Watt Webb, professor in Applied and Engineering Physics and director of Cornell’s Developmental Resource for Biophysical Imaging Opto-electronics, in collaboration with others, invented a microchip with light-impeding holes for observing single molecules in their natural, enzymatic, functional state.

The microchip’s holes—two million 40-nanometer holes in the aluminum toplayer of a 25-millimeter-square chip—serve as waveguides for a 488-nanometer laser. (The light-impeding holes have a diameter one-tenth the wavelength of light.) The holes impede and reflect light so that a tiny amount of residual light can be used to optically isolate individual biomolecules with their naturally occurring substrate concentrations and measure their dynamic behavior during chemical reactions.

The new instrument represents a major step in the ability to isolate a single, active biomolecule for study, and it can be extended to other biological systems, such as a new method of DNA sequencing by which a genetic code can be “read” from a single DNA molecule.

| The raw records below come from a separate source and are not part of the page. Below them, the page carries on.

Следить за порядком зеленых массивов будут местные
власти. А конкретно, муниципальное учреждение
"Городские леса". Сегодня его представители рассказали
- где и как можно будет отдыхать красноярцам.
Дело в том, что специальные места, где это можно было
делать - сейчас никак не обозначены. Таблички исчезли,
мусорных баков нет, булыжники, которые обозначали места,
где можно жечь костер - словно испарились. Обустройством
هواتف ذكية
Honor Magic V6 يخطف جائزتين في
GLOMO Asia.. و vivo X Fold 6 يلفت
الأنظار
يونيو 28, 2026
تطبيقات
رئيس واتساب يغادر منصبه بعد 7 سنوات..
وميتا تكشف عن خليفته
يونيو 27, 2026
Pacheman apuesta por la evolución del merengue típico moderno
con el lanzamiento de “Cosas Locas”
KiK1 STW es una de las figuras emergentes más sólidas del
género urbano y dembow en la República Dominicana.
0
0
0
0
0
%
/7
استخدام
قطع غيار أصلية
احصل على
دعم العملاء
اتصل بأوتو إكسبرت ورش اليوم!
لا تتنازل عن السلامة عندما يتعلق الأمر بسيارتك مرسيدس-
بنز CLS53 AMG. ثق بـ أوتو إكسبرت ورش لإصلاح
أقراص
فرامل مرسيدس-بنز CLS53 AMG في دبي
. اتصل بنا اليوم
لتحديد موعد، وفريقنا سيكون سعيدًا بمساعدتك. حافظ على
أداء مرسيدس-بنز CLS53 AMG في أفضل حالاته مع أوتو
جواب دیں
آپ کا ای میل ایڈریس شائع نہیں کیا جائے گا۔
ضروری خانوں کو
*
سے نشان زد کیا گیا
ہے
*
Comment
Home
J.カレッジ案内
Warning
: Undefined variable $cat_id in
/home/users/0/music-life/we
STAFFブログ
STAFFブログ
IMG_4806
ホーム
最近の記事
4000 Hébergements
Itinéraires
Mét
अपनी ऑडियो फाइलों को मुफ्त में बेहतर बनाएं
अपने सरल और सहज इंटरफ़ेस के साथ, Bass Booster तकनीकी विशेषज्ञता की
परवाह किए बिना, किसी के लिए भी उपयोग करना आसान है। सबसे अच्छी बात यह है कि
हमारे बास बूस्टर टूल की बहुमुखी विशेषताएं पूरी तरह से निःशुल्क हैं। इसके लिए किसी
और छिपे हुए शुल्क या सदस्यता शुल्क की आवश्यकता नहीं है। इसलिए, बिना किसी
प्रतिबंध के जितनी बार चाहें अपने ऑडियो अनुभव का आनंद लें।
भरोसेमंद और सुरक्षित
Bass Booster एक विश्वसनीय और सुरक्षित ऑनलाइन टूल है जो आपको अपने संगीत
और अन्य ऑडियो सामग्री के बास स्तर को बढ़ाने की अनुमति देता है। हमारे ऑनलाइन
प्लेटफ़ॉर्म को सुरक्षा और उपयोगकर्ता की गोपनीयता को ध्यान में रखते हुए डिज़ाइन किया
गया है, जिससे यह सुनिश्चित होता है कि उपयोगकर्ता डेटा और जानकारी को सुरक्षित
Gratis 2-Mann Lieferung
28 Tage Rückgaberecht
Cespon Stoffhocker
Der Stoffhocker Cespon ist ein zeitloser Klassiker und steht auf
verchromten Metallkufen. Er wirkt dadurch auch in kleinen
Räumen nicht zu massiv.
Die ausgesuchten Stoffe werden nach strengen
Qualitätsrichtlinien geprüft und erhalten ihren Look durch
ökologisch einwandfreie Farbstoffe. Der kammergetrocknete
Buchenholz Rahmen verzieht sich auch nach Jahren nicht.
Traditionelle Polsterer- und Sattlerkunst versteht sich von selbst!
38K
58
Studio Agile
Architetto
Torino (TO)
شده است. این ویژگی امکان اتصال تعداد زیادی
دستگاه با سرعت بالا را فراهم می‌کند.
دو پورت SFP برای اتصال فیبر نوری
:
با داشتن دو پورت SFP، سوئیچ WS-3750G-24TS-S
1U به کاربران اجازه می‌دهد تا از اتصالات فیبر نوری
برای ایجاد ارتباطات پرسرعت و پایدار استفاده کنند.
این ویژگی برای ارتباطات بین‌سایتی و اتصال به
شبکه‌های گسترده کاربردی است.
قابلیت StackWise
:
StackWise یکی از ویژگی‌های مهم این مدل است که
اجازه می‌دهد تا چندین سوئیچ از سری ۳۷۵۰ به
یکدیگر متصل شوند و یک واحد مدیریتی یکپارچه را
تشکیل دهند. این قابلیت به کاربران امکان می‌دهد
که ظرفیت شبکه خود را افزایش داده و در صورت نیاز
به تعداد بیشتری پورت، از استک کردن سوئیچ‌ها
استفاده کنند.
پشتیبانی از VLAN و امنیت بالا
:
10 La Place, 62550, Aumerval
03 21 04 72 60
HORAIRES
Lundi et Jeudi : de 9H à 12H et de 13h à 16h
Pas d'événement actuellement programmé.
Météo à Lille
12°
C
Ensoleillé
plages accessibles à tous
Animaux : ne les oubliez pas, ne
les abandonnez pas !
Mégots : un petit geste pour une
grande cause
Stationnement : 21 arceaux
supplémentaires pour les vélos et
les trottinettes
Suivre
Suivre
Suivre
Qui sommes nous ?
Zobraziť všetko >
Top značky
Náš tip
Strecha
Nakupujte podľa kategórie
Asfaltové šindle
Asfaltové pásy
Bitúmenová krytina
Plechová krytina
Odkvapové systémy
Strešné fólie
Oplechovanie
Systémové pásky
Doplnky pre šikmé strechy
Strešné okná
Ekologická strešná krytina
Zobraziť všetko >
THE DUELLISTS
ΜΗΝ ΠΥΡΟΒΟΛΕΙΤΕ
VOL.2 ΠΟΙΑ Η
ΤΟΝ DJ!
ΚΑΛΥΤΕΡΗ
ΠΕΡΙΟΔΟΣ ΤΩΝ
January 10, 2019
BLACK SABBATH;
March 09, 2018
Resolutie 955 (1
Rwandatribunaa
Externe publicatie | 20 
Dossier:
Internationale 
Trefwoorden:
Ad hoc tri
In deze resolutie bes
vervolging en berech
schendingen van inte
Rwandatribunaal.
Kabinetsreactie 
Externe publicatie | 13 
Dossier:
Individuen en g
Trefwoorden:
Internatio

It also promises to aid in future drug discovery because it provides a powerful new way of looking at fluctuations in behavior of individual enzyme molecules.

Professor John Silcox in Applied and Engineering Physics continues to exploit an atomic-size electron beam coupled with electron spectroscopy to determine electronic-structural features on the atomic scale.

His latest electron scattering instrument is based on aberration correctors for electron lenses and is expected to achieve 1Å probe size and 0.3 eV energy resolution. This instrument improves on a previous best spatial resolution of 2Å that was achieved at Cornell in 1989.

Atomic-precision maps of electron scattering enable researchers to observe such phenomena as growth in thin-films, bonding at the interface of metals and ceramics, and the strain and atomic distributions in quantum wells and wires.